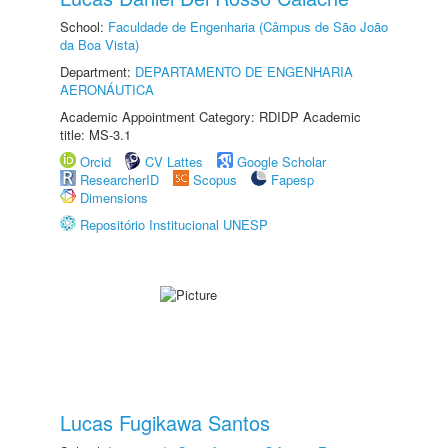
School:
Faculdade de Engenharia (Câmpus de São João
da Boa Vista)
Department:
DEPARTAMENTO DE ENGENHARIA
AERONÁUTICA
Academic Appointment Category: RDIDP Academic
title: MS-3.1
Orcid
CV Lattes
Google Scholar
ResearcherID
Scopus
Fapesp
Dimensions
Repositório Institucional UNESP
Lucas Fugikawa Santos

++++

Task instructions: Make a word-for-word copy of the records above, excluding all pictures.

Response:
School:
Faculdade de Engenharia (Câmpus de São João
da Boa Vista)
Department:
DEPARTAMENTO DE ENGENHARIA
AERONÁUTICA
Academic Appointment Category: RDIDP Academic
title: MS-3.1
Orcid
CV Lattes
Google Scholar
ResearcherID
Scopus
Fapesp
Dimensions
Repositório Institucional UNESP
Lucas Fugikawa Santos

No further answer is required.